Consequently, in the pathogenesis of polyorganism insufficiency, which naturally develops in children with toxicosis, infectious stress, violation of systemic circulation with development of ischemia of the majority of organs and tissues of the child's organism, increasing ischemia and progressive metabolic disturbance with accumulation of metabolic products, suppression of immunity and protective possibilities biological barriers for microflora and its toxic substances, increasing the concentration of all kinds of toxins in the blood, including the micros to and their toxins as well as hormones and bioactive substances. Moreover, the retention of toxic substances in the sick child's body is caused not only by the impairment of the delivery of toxins to the excretory organs, but also by the violation of the entire detoxifying complex, including the stages of their preliminary neutralization, biochemical transformation and elimination.
The third link in the pathogenesis of multiple organ failure is apparently the formation of multiple vicious circles, the mutual burdening of which leads to an inevitable fatal outcome. As a rule, the basis of vicious circles are adaptive reactions, which eventually turn into pathological ones. Decompensation of the cardiovascular system, kidneys and (or) the liver is also the cause of the strongest long-term stimulation of the vegetative centers of the brain and the pituitary-adrenal system. The depletion of this system was discovered by us in the study of the pathogenesis of acute adrenal insufficiency in children with severe forms of OCD and meningococcal infection. The relationship between the severity of toxic syndrome and intestinal paresis, as well as the level of toxic substances (eg, PSM, accumulating in toxicoses) and functional deficiency of kidneys and liver has been revealed. Hence, with the advent of functional decompensation of even one organ of the system of detoxification and elimination, a vicious circle of endotoxin formation and further deepening of the pathological process is formed. To a certain extent, the development of polyorganism deficiency resembles a snow avalanche, involving in its movement everything that is on its way. So in the child's body: a failure in the work of one organ in a serious infectious disease affects the work of others, like a collapse.
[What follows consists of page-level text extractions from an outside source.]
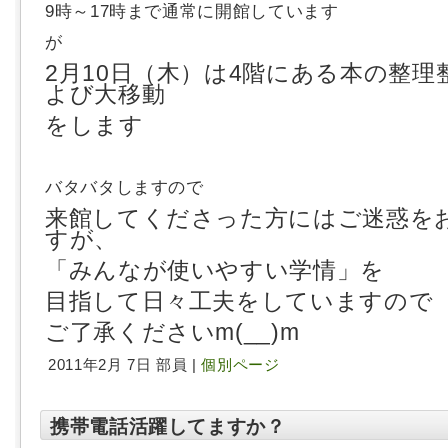
9時～17時まで通常に開館しています
が
2月10日（木）は4階にある本の整理
よび大移動
をします
バタバタしますので
来館してくださった方にはご迷惑を
すが、
「みんなが使いやすい学情」を
目指して日々工夫をしていますので
ご了承ください
m(__)m
2011年2月 7日 部員 |
個別ページ
携帯電話活躍してますか？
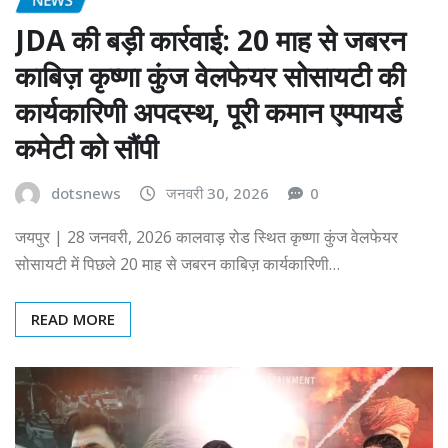
JDA की बड़ी कार्रवाई: 20 माह से जबरन
काबिज़ कृष्णा कुंज वेलफेयर सोसायटी की
कार्यकारिणी अपदस्थ, पूरी कमान एम्पायर्ड
कमेटी को सौंपी
dotsnews
जनवरी 30, 2026
0
जयपुर | 28 जनवरी, 2026 कालवाड़ रोड स्थित कृष्णा कुंज वेलफेयर
सोसायटी में पिछले 20 माह से जबरन काबिज़ कार्यकारिणी…
READ MORE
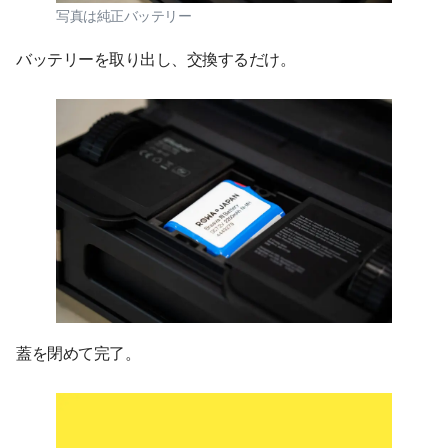
写真は純正バッテリー
バッテリーを取り出し、交換するだけ。
蓋を閉めて完了。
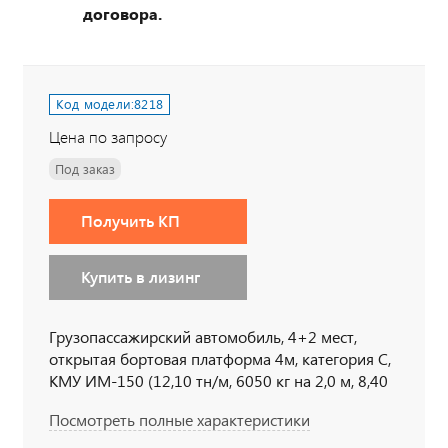
договора.
Код модели:
8218
Цена по запросу
Под заказ
Получить КП
Купить в лизинг
Грузопассажирский автомобиль, 4+2 мест,
открытая бортовая платформа 4м, категория С,
КМУ ИМ-150 (12,10 тн/м, 6050 кг на 2,0 м, 8,40
м, опоры вниз неповоротные), 6х6, 300л.с, дв.
Посмотреть полные характеристики
740, КП 154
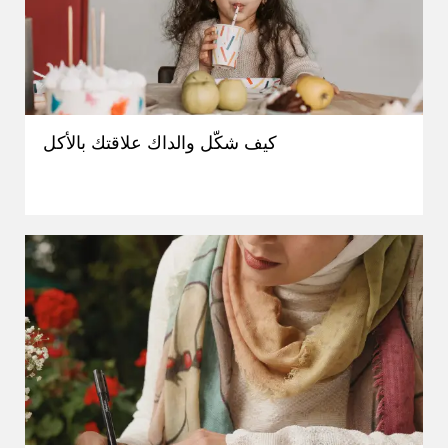
كيف شكّل والداك علاقتك بالأكل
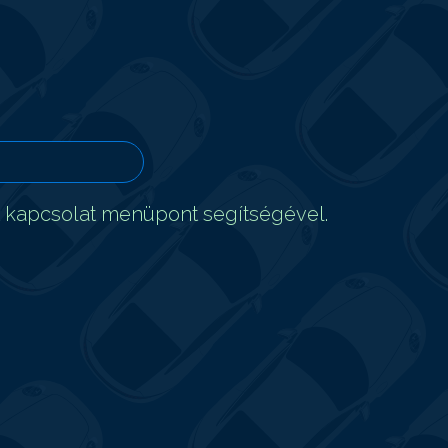
t kapcsolat menüpont segítségével.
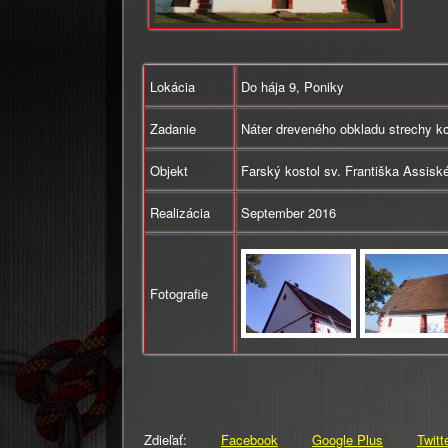
Lokácia
Do hája 9, Poniky
Zadanie
Náter dreveného obkladu strechy ko
Objekt
Farský kostol sv. Františka Assisk
Realizácia
September 2016
Fotografie
Zdieľať:
Facebook
Google Plus
Twitt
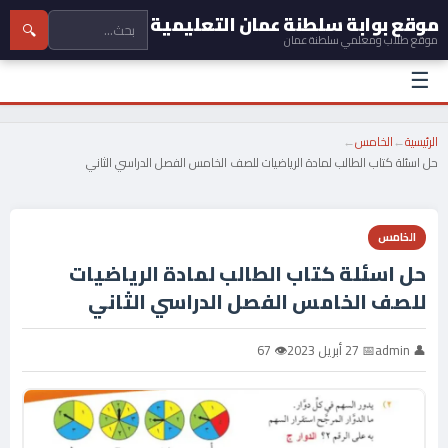
موقع بوابة سلطنة عمان التعليمية
🔍
موقع طلاب ومعلمي سلطنة عمان
☰
الرئيسية
←
الخامس
←
حل اسئلة كتاب الطالب لمادة الرياضيات للصف الخامس الفصل الدراسي الثاني
الخامس
حل اسئلة كتاب الطالب لمادة الرياضيات
للصف الخامس الفصل الدراسي الثاني
👤 admin
📅 27 أبريل 2023
👁 67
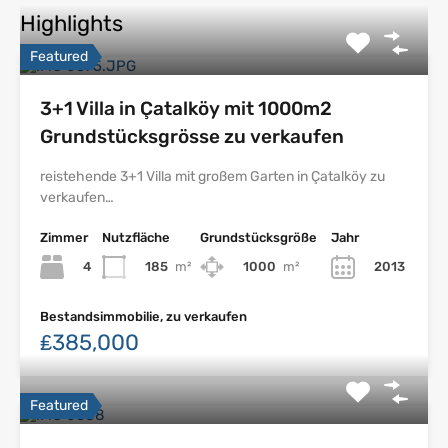
Highlights
Featured
3+1 Villa in Çatalköy mit 1000m2
Grundstücksgrösse zu verkaufen
reistehende 3+1 Villa mit großem Garten in Çatalköy zu
verkaufen…
Zimmer
Nutzfläche
Grundstücksgröße
Jahr
4
185
m²
1000
m²
2013
Bestandsimmobilie, zu verkaufen
₤385,000
Featured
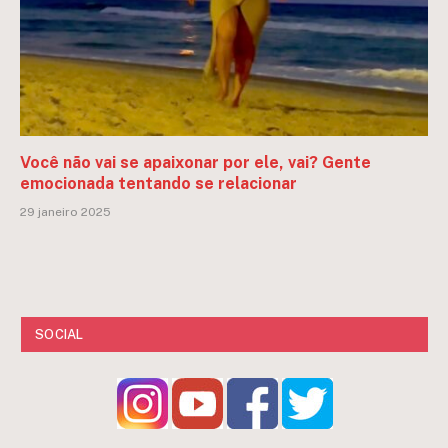
Você não vai se apaixonar por ele, vai? Gente
emocionada tentando se relacionar
29 janeiro 2025
SOCIAL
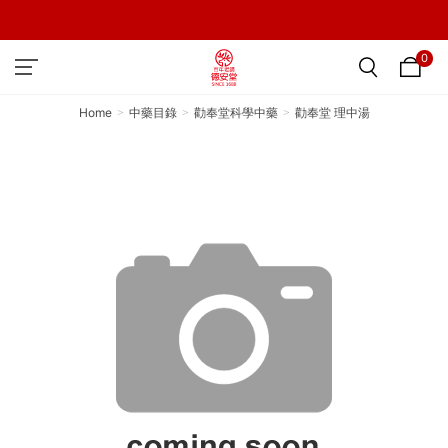
0
Home
中藥目錄
勸奉堂科學中藥
勸奉堂 理中湯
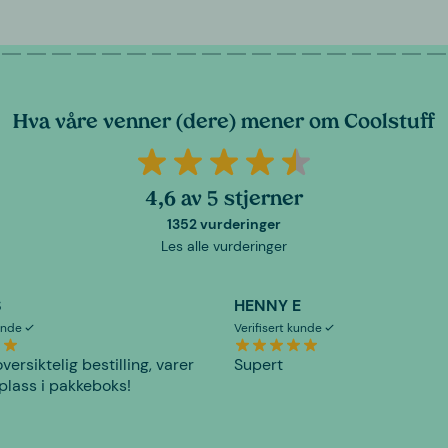
Hva våre venner (dere) mener om Coolstuff
4,6 av 5 stjerner
1352 vurderinger
Les alle vurderinger
S
HENNY E
kunde
Verifisert kunde
versiktelig bestilling, varer
Supert
plass i pakkeboks!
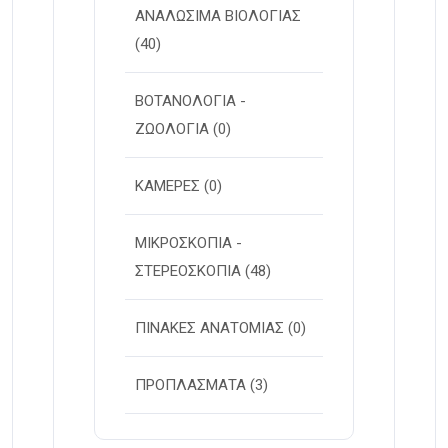
ΑΝΑΛΩΣΙΜΑ ΒΙΟΛΟΓΙΑΣ
(40)
ΒΟΤΑΝΟΛΟΓΙΑ -
ΖΩΟΛΟΓΙΑ
(0)
ΚΑΜΕΡΕΣ
(0)
ΜΙΚΡΟΣΚΟΠΙΑ -
ΣΤΕΡΕOΣΚΟΠΙΑ
(48)
ΠΙΝΑΚΕΣ ΑΝΑΤΟΜΙΑΣ
(0)
ΠΡΟΠΛΑΣΜΑΤΑ
(3)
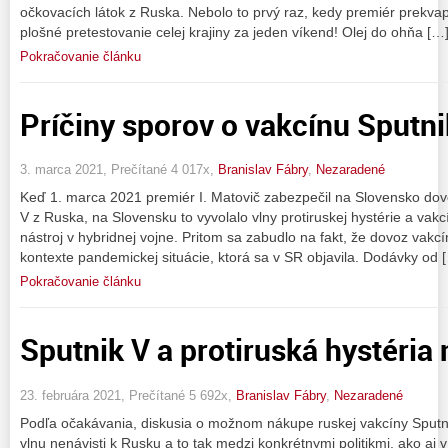
očkovacích látok z Ruska. Nebolo to prvý raz, kedy premiér prekvap
plošné pretestovanie celej krajiny za jeden víkend! Olej do ohňa […
Pokračovanie článku
Príčiny sporov o vakcínu Sputni
3. marca 2021, Prečítané 4 017x,
Branislav Fábry
,
Nezaradené
Keď 1. marca 2021 premiér I. Matovič zabezpečil na Slovensko dov
V z Ruska, na Slovensku to vyvolalo vlny protiruskej hystérie a vak
nástroj v hybridnej vojne. Pritom sa zabudlo na fakt, že dovoz vakcí
kontexte pandemickej situácie, ktorá sa v SR objavila. Dodávky od 
Pokračovanie článku
Sputnik V a protiruská hystéria
23. februára 2021, Prečítané 5 692x,
Branislav Fábry
,
Nezaradené
Podľa očakávania, diskusia o možnom nákupe ruskej vakcíny Sputni
vlnu nenávisti k Rusku a to tak medzi konkrétnymi politikmi, ako aj 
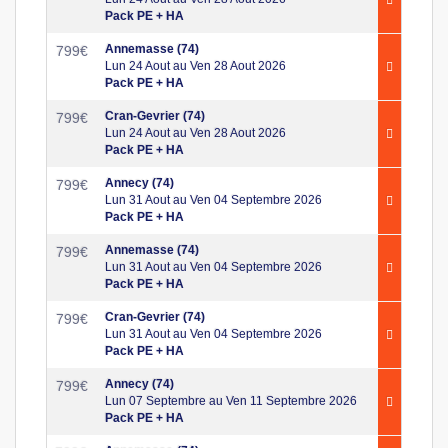
Pack PE + HA
Annemasse (74)
799
€
Lun 24 Aout au Ven 28 Aout 2026
Pack PE + HA
Cran-Gevrier (74)
799
€
Lun 24 Aout au Ven 28 Aout 2026
Pack PE + HA
Annecy (74)
799
€
Lun 31 Aout au Ven 04 Septembre 2026
Pack PE + HA
Annemasse (74)
799
€
Lun 31 Aout au Ven 04 Septembre 2026
Pack PE + HA
Cran-Gevrier (74)
799
€
Lun 31 Aout au Ven 04 Septembre 2026
Pack PE + HA
Annecy (74)
799
€
Lun 07 Septembre au Ven 11 Septembre 2026
Pack PE + HA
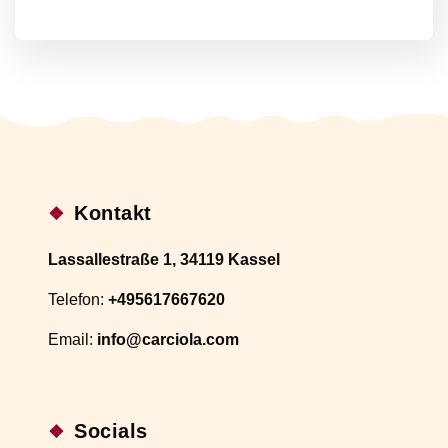
Kontakt
Lassallestraße 1, 34119 Kassel
Telefon:
+495617667620
Email:
info@carciola.com
Socials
Treatment of multiple organ failure
Thus, multi-organ failure in children with toxicosis is a self-deepening process, a variant of a vicious circle, the starting point of which most often is acute cardiovascular and renal-hepatic insufficiency. With the occurrence of multiple organ failure, the likelihood of an unfavorable outcome of the disease increases significantly. However, timely diagnosis and the right treatment tactics can reduce the adverse effects of multiple organ failure and prevent the death of the patient.
Multiple organ failure in children with toxicosis requires immediate inclusion in the complex of treatment of methods of functional support of life support systems (IVL, pacemaker, cardiotonic drugs and vasopressors), extracorporeal elimination of toxic substances (plasmapheresis, dialysis, hemofiltration, hemosorption, etc.) detoxification and elimination, which will allow the body to maintain homeostasis on its own.